■ WHAT IS NEEDED ■
In your copy, reproduce the entries exactly as they are, minus the images.

■ DATA FOR THE TASK ■
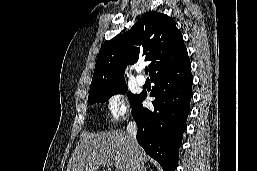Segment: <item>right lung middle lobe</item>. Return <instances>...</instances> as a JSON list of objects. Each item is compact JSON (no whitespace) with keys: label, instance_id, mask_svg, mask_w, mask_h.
Instances as JSON below:
<instances>
[{"label":"right lung middle lobe","instance_id":"dd1d6c3e","mask_svg":"<svg viewBox=\"0 0 257 171\" xmlns=\"http://www.w3.org/2000/svg\"><path fill=\"white\" fill-rule=\"evenodd\" d=\"M126 92H127L126 83L117 85V86H114L111 88L92 91V92H89L88 103L94 104L96 102H105L113 95L125 94ZM127 96L129 98V101H130L131 107H132L134 105V103L136 102V100L138 99L139 95L128 92Z\"/></svg>","mask_w":257,"mask_h":171}]
</instances>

■ WORKED SOLUTION ■
Segment: <item>right lung middle lobe</item>. Return <instances>...</instances> as a JSON list of objects. Each item is compact JSON (no whitespace) with keys: label, instance_id, mask_svg, mask_w, mask_h.
Instances as JSON below:
<instances>
[{"label":"right lung middle lobe","instance_id":"dd1d6c3e","mask_svg":"<svg viewBox=\"0 0 257 171\" xmlns=\"http://www.w3.org/2000/svg\"><path fill=\"white\" fill-rule=\"evenodd\" d=\"M126 92H127L126 83L117 85V86H114L111 88L92 91V92H89L88 103L94 104L96 102H105L113 95L125 94ZM127 96L129 98V101H130L131 107H132L134 105V103L136 102V100L138 99L139 95L128 92Z\"/></svg>","mask_w":257,"mask_h":171}]
</instances>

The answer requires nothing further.